Introducing expert rule constraints

Introducing expert constraints can provide professional domain knowledge support for model training and inference, avoiding the violation of constrained knowledge learned from data in the environmental model, reducing task difficulty, and improving the prediction accuracy of environmental models.

In the refrigerator temperature control task, there is an expert prior that the increase in refrigerator power will lead to a negative correlation between refrigerator temperature and power. Taking this negative correlation as an expert constraint can provide professional domain knowledge support for model training and inference, effectively avoiding the situation where the environmental model learned from data conflicts with the constrained knowledge. Introducing this constraint into the model can reduce task difficulty and improve prediction accuracy, which has high practical value in practice.

REVIVE SDK supports introducing expert constraints in the form of functions. The method of construction is similar to the reward function. The constraint function gives a reward based on whether the environmental transition violates the constraint.

Below is an example of introducing expert constraints for a refrigerator example. First, we define an expert constraint similar to the reward function:

import torch
from copy import deepcopy
from typing import Dict

# Whether to normalize the calculated reward value, default False
normalize = False
# The weight of the calculated reward value can be adjusted by modifying it directly in the function below
weight = 1.0

# Configuring matching_ Nodes can help place rules into specified matchers, or they can be left unconfigured
matching_nodes = ["temperature", "action", "next_temperature"]

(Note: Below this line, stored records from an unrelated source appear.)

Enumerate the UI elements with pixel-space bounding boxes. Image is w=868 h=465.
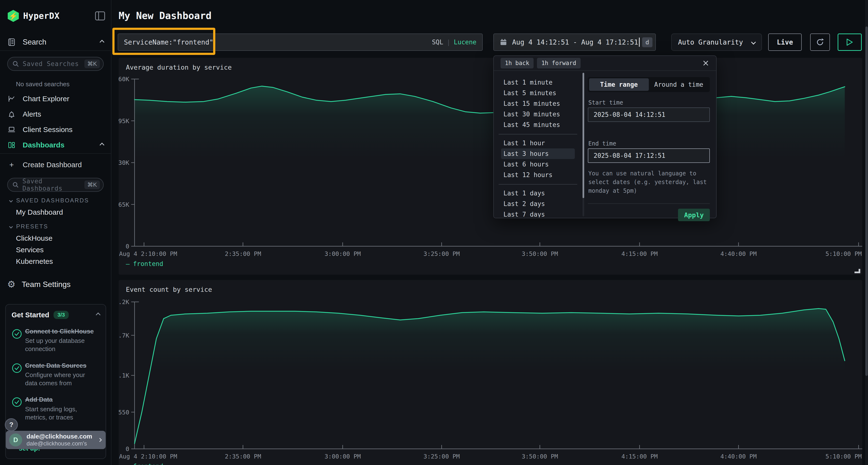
scrollbar-thumb[interactable] (583, 73, 584, 198)
divider (0, 153, 111, 154)
saved-searches-input[interactable]: Saved Searches ⌘K (7, 57, 104, 71)
relative-time-option[interactable]: Last 1 days (501, 188, 575, 199)
refresh-icon (815, 37, 825, 47)
chevron-down-icon (9, 199, 13, 202)
sidebar-item-my-dashboard[interactable]: My Dashboard (16, 208, 63, 217)
line-chart[interactable]: 05501.1K1.7K2.2KAug 4 2:10:00 PM2:35:00 … (119, 280, 862, 465)
relative-time-option[interactable]: Last 30 minutes (496, 109, 580, 120)
group-presets[interactable]: PRESETS (10, 223, 48, 230)
chart-card-avg-duration[interactable]: Average duration by service 065K130K195K… (119, 58, 862, 275)
page-scrollbar[interactable] (865, 0, 868, 465)
sql-toggle[interactable]: SQL (432, 38, 443, 46)
check-circle-icon (11, 327, 25, 353)
brand-row: ⚡ HyperDX (8, 10, 105, 22)
help-button[interactable]: ? (5, 418, 18, 431)
time-picker-right-panel: Time rangeAround a time Start time 2025-… (588, 71, 710, 218)
saved-dashboards-input[interactable]: Saved Dashboards ⌘K (7, 178, 104, 192)
live-button[interactable]: Live (768, 33, 802, 51)
apply-button[interactable]: Apply (678, 209, 710, 221)
checklist-item-title: Create Data Sources (25, 361, 97, 370)
user-email: dale@clickhouse.com (27, 433, 92, 440)
relative-time-option[interactable]: Last 1 hour (501, 138, 575, 148)
language-toggle[interactable]: SQL|Lucene (432, 38, 476, 46)
shift-forward-button[interactable]: 1h forward (537, 58, 581, 68)
end-time-input[interactable]: 2025-08-04 17:12:51 (588, 148, 710, 163)
chevron-up-icon[interactable] (100, 143, 104, 147)
group-label: PRESETS (16, 223, 48, 230)
relative-time-option[interactable]: Last 1 minute (496, 77, 580, 88)
laptop-icon (7, 125, 16, 134)
shift-back-button[interactable]: 1h back (500, 58, 534, 68)
saved-dashboards-placeholder: Saved Dashboards (23, 177, 84, 192)
svg-text:Aug 4 2:10:00 PM: Aug 4 2:10:00 PM (119, 250, 177, 257)
sidebar-item-label: Chart Explorer (23, 95, 69, 103)
start-time-input[interactable]: 2025-08-04 14:12:51 (588, 107, 710, 122)
sidebar-item-kubernetes[interactable]: Kubernetes (16, 257, 53, 266)
create-dashboard-label: Create Dashboard (23, 161, 82, 169)
time-range-input[interactable]: Aug 4 14:12:51 - Aug 4 17:12:51 d (493, 33, 656, 51)
relative-time-option[interactable]: Last 12 hours (501, 170, 575, 180)
progress-badge: 3/3 (54, 311, 69, 319)
sidebar-item-search[interactable]: Search (0, 35, 111, 49)
relative-time-option[interactable]: Last 3 hours (501, 148, 575, 159)
checklist-item[interactable]: Add Data Start sending logs, metrics, or… (11, 395, 100, 421)
granularity-select[interactable]: Auto Granularity (671, 33, 762, 51)
user-menu[interactable]: D dale@clickhouse.com dale@clickhouse.co… (6, 431, 105, 449)
chart-card-event-count[interactable]: Event count by service 05501.1K1.7K2.2KA… (119, 280, 862, 465)
tab-time-range[interactable]: Time range (589, 78, 649, 91)
journal-icon (7, 38, 16, 46)
scrollbar-thumb[interactable] (865, 27, 868, 376)
sidebar-item-dashboards[interactable]: Dashboards (0, 138, 111, 152)
chevron-up-icon[interactable] (100, 40, 104, 44)
chevron-up-icon[interactable] (96, 312, 100, 317)
group-saved-dashboards[interactable]: SAVED DASHBOARDS (10, 197, 89, 204)
run-query-button[interactable] (838, 33, 862, 51)
hyperdx-logo-icon: ⚡ (8, 10, 19, 22)
sidebar-item-chart-explorer[interactable]: Chart Explorer (0, 92, 111, 105)
relative-time-option[interactable]: Last 7 days (501, 209, 575, 217)
sidebar-item-clickhouse[interactable]: ClickHouse (16, 234, 53, 242)
sidebar-item-client-sessions[interactable]: Client Sessions (0, 123, 111, 136)
line-chart[interactable]: 065K130K195K260KAug 4 2:10:00 PM2:35:00 … (119, 58, 862, 275)
relative-time-option[interactable]: Last 6 hours (501, 159, 575, 170)
sidebar-item-alerts[interactable]: Alerts (0, 107, 111, 121)
sidebar-item-label: Search (23, 38, 46, 46)
search-query-input[interactable]: ServiceName:"frontend" SQL|Lucene (118, 33, 483, 51)
search-icon (12, 181, 19, 189)
sidebar-item-services[interactable]: Services (16, 246, 44, 254)
close-button[interactable] (702, 60, 709, 67)
relative-time-option[interactable]: Last 2 days (501, 199, 575, 209)
chart-legend[interactable]: — frontend (126, 463, 163, 465)
svg-text:65K: 65K (119, 201, 129, 208)
sidebar-collapse-icon[interactable] (95, 11, 105, 21)
time-picker-panel: 1h back 1h forward Last 1 minuteLast 5 m… (493, 56, 717, 218)
create-dashboard-button[interactable]: + Create Dashboard (0, 158, 111, 171)
chevron-right-icon (98, 438, 102, 442)
checklist-item[interactable]: Create Data Sources Configure where your… (11, 361, 100, 388)
chart-legend[interactable]: — frontend (126, 260, 163, 267)
shortcut-badge: ⌘K (84, 60, 100, 68)
chevron-down-icon (9, 225, 13, 228)
svg-text:195K: 195K (119, 118, 129, 125)
checklist-item-description: Start sending logs, metrics, or traces (25, 405, 97, 422)
tab-around-a-time[interactable]: Around a time (649, 78, 709, 91)
svg-text:2:35:00 PM: 2:35:00 PM (225, 250, 261, 257)
lucene-toggle[interactable]: Lucene (454, 38, 476, 46)
svg-text:130K: 130K (119, 159, 129, 166)
gear-icon: ⚙ (7, 279, 16, 290)
relative-time-option[interactable]: Last 5 minutes (496, 88, 580, 98)
scrollbar[interactable] (583, 73, 584, 217)
svg-text:5:10:00 PM: 5:10:00 PM (825, 250, 862, 257)
start-time-label: Start time (588, 99, 623, 106)
sidebar-item-team-settings[interactable]: ⚙ Team Settings (7, 279, 71, 290)
resize-handle[interactable] (855, 269, 860, 273)
relative-time-option[interactable]: Last 15 minutes (496, 98, 580, 109)
svg-text:3:50:00 PM: 3:50:00 PM (522, 453, 558, 460)
no-saved-searches-text: No saved searches (16, 80, 70, 88)
refresh-button[interactable] (810, 33, 830, 51)
relative-time-option[interactable]: Last 45 minutes (496, 120, 580, 130)
svg-text:0: 0 (126, 243, 129, 250)
checklist-item[interactable]: Connect to ClickHouse Set up your databa… (11, 327, 100, 353)
legend-label: frontend (133, 260, 163, 267)
end-time-label: End time (588, 140, 616, 147)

# The function name should be defined as get_reward
def get_reward(data: Dict[str, torch.Tensor], graph) -> torch.Tensor:
    # Copy the original data
    noise_data = deepcopy(data)
    # Add random noise to the action node of the original data
    noise_data["action"] += torch.randn_like(noise_data["action"]) * 0.1

    # Calculate the output of the next_temperature node using the data with added noise
    node_name = "next_temperature"
    if graph.get_node(node_name).node_type == 'network':
        # Call graph to calculate the output of the network node
        node_output = graph.compute_node(node_name, noise_data).mode
    else:
        # Call graph to calculate the output of the function node
        node_output = graph.compute_node(node_name, current_batch)

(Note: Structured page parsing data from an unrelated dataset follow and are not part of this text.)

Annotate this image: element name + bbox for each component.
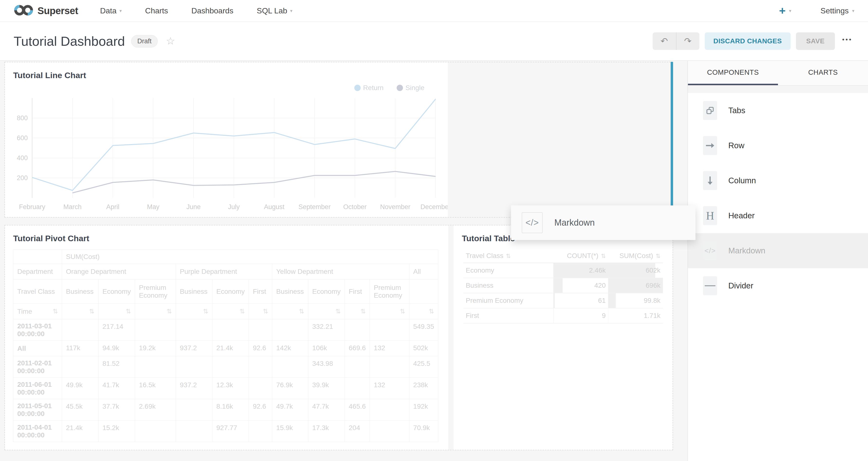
table-cell-travel-class: Premium Economy — [463, 293, 553, 308]
pivot-sort-col[interactable]: ⇅ — [272, 304, 308, 319]
sort-icon: ⇅ — [126, 308, 131, 315]
svg-text:200: 200 — [17, 174, 28, 182]
pivot-sort-col[interactable]: ⇅ — [135, 304, 176, 319]
table-column-header[interactable]: Travel Class⇅ — [463, 249, 553, 263]
pivot-sort-col[interactable]: ⇅ — [308, 304, 345, 319]
pivot-sort-col[interactable]: ⇅ — [98, 304, 135, 319]
nav-item-label: Dashboards — [191, 6, 234, 16]
sidebar-item-header[interactable]: HHeader — [688, 198, 868, 233]
legend-dot-icon — [354, 85, 361, 91]
pivot-class-col: Business — [62, 279, 98, 304]
nav-item-label: Charts — [145, 6, 168, 16]
sort-icon: ⇅ — [656, 253, 660, 259]
pivot-value-cell: 21.4k — [62, 421, 98, 442]
sidebar-item-label: Markdown — [728, 246, 765, 255]
sidebar-item-tabs[interactable]: Tabs — [688, 93, 868, 128]
svg-text:April: April — [106, 203, 120, 211]
top-navbar: Superset Data▾ChartsDashboardsSQL Lab▾ +… — [0, 0, 868, 22]
pivot-value-cell — [272, 356, 308, 378]
pivot-class-col: Economy — [212, 279, 249, 304]
table-row[interactable]: Business420696k — [463, 278, 663, 293]
nav-item-dashboards[interactable]: Dashboards — [191, 6, 234, 16]
pivot-sort-col[interactable]: ⇅ — [249, 304, 272, 319]
svg-text:400: 400 — [17, 154, 28, 162]
table-column-header[interactable]: COUNT(*)⇅ — [553, 249, 608, 263]
pivot-value-cell: 76.9k — [272, 378, 308, 399]
undo-redo-group: ↶ ↷ — [653, 32, 700, 50]
tab-components[interactable]: COMPONENTS — [688, 61, 778, 85]
redo-button[interactable]: ↷ — [676, 32, 700, 50]
pivot-class-col — [409, 279, 438, 304]
pivot-value-cell: 15.2k — [98, 421, 135, 442]
pivot-data-row: 2011-03-01 00:00:00217.14332.21549.35 — [13, 319, 438, 341]
nav-item-sql-lab[interactable]: SQL Lab▾ — [257, 6, 292, 16]
superset-logo[interactable]: Superset — [13, 4, 78, 18]
chart-title: Tutorial Pivot Chart — [5, 225, 448, 243]
sidebar-tabs: COMPONENTSCHARTS — [688, 61, 868, 86]
line-chart-card[interactable]: Tutorial Line Chart ReturnSingle Februar… — [5, 62, 448, 217]
sidebar-item-row[interactable]: Row — [688, 128, 868, 163]
pivot-class-col: Economy — [308, 279, 345, 304]
sidebar-item-column[interactable]: Column — [688, 163, 868, 198]
pivot-sort-col[interactable]: ⇅ — [345, 304, 370, 319]
header-actions: ↶ ↷ DISCARD CHANGES SAVE ••• — [653, 32, 855, 50]
pivot-row-time: 2011-05-01 00:00:00 — [13, 399, 62, 421]
pivot-sort-cell: ⇅ — [102, 308, 131, 315]
pivot-data-row: All117k94.9k19.2k937.221.4k92.6142k106k6… — [13, 341, 438, 356]
pivot-chart-card[interactable]: Tutorial Pivot Chart SUM(Cost)Department… — [5, 225, 448, 450]
table-column-header[interactable]: SUM(Cost)⇅ — [608, 249, 663, 263]
table-row[interactable]: Economy2.46k602k — [463, 263, 663, 278]
pivot-sort-time[interactable]: Time⇅ — [13, 304, 62, 319]
pivot-department-label: Department — [13, 264, 62, 279]
pivot-value-cell — [176, 319, 212, 341]
nav-item-charts[interactable]: Charts — [145, 6, 168, 16]
pivot-sort-row: Time⇅⇅⇅⇅⇅⇅⇅⇅⇅⇅⇅⇅ — [13, 304, 438, 319]
pivot-value-cell — [249, 378, 272, 399]
pivot-sort-col[interactable]: ⇅ — [212, 304, 249, 319]
legend-label: Single — [405, 84, 424, 92]
pivot-data-row: 2011-06-01 00:00:0049.9k41.7k16.5k937.21… — [13, 378, 438, 399]
table-chart-card[interactable]: Tutorial Table Travel Class⇅COUNT(*)⇅SUM… — [454, 225, 673, 450]
more-menu-button[interactable]: ••• — [840, 36, 855, 47]
new-item-button[interactable]: + ▾ — [779, 5, 791, 16]
save-button[interactable]: SAVE — [796, 32, 835, 50]
dragged-markdown-card[interactable]: </> Markdown — [511, 206, 695, 240]
settings-menu[interactable]: Settings ▾ — [820, 6, 855, 16]
pivot-row-time: 2011-02-01 00:00:00 — [13, 356, 62, 378]
pivot-value-cell: 204 — [345, 421, 370, 442]
pivot-value-cell: 142k — [272, 341, 308, 356]
table-row[interactable]: First91.71k — [463, 308, 663, 323]
pivot-sort-col[interactable]: ⇅ — [176, 304, 212, 319]
legend-item-single[interactable]: Single — [397, 84, 424, 92]
pivot-value-cell: 2.69k — [135, 399, 176, 421]
page-title[interactable]: Tutorial Dashboard — [10, 34, 125, 49]
markdown-icon: </> — [522, 212, 542, 233]
sidebar-item-divider[interactable]: Divider — [688, 268, 868, 303]
tutorial-table-grid: Travel Class⇅COUNT(*)⇅SUM(Cost)⇅Economy2… — [463, 249, 663, 324]
line-chart-svg: FebruaryMarchAprilMayJuneJulyAugustSepte… — [5, 95, 448, 214]
pivot-class-col: Business — [272, 279, 308, 304]
drop-indicator-bar — [671, 62, 673, 218]
nav-item-data[interactable]: Data▾ — [100, 6, 122, 16]
tab-charts[interactable]: CHARTS — [778, 61, 868, 85]
brand-name: Superset — [37, 5, 78, 16]
undo-button[interactable]: ↶ — [653, 32, 676, 50]
sidebar-item-label: Row — [728, 141, 744, 150]
sidebar-item-markdown[interactable]: </>Markdown — [688, 233, 868, 268]
superset-infinity-icon — [13, 4, 34, 18]
pivot-data-row: 2011-02-01 00:00:0081.52343.98425.5 — [13, 356, 438, 378]
pivot-value-cell — [370, 421, 409, 442]
sort-icon: ⇅ — [89, 308, 94, 315]
pivot-value-cell — [345, 356, 370, 378]
discard-changes-button[interactable]: DISCARD CHANGES — [705, 32, 790, 50]
pivot-sort-col[interactable]: ⇅ — [370, 304, 409, 319]
pivot-value-cell — [176, 356, 212, 378]
favorite-star-icon[interactable]: ☆ — [166, 36, 175, 46]
pivot-sort-col[interactable]: ⇅ — [409, 304, 438, 319]
legend-item-return[interactable]: Return — [354, 84, 383, 92]
table-row[interactable]: Premium Economy6199.8k — [463, 293, 663, 308]
pivot-sort-col[interactable]: ⇅ — [62, 304, 98, 319]
pivot-sort-cell: ⇅ — [139, 308, 172, 315]
chevron-down-icon: ▾ — [789, 8, 792, 13]
pivot-sort-cell: Time⇅ — [17, 308, 58, 315]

    # Calculate the correlation between the changes in the action node and the next_temperature node
    correlation = ((noise_data["action"] - data["action"]) * (node_output - data[node_name]))

    # If there is a positive correlation, a reward value of -0.2 will be given, otherwise a reward value of 0 will be output
    reward = torch.where(correlation > 0, -0.2 * torch.ones_like(correlation[..., :1]), torch.zeros_like(correlation[..., :1]))

    return reward

Note that when using the expert constraint function to process data, multiple data are usually organized into batches for one-time operation processing to improve the running efficiency of the code. Therefore, when writing the reward function, it is necessary to ensure that the function can handle multidimensional data corresponding to the input tensor shape. In addition, when calculating the output of the expert constraint function, we usually pay attention to the feature dimension of the last dimension. For ease of processing, the calculation dimension of the expert function is usually set to the last dimension. Therefore, when using the data, the last dimension’s features should be obtained using slicing ([…, n:m ]), and the features should be calculated. The corresponding returned reward should be a corresponding Pytorch Tensor, and the batch dimension should remain consistent with the input data, and the feature dimension of the last dimension should be 1.

Command for introducing expert constraint functions for environmental training through the -mrf parameter

python train.py -df test_data.npz -cf test.yaml -mrf data/test_rule.py -rf test_reward.py -vm once -pm once --run_id once

See the README file in the refrigerator example for runnable examples.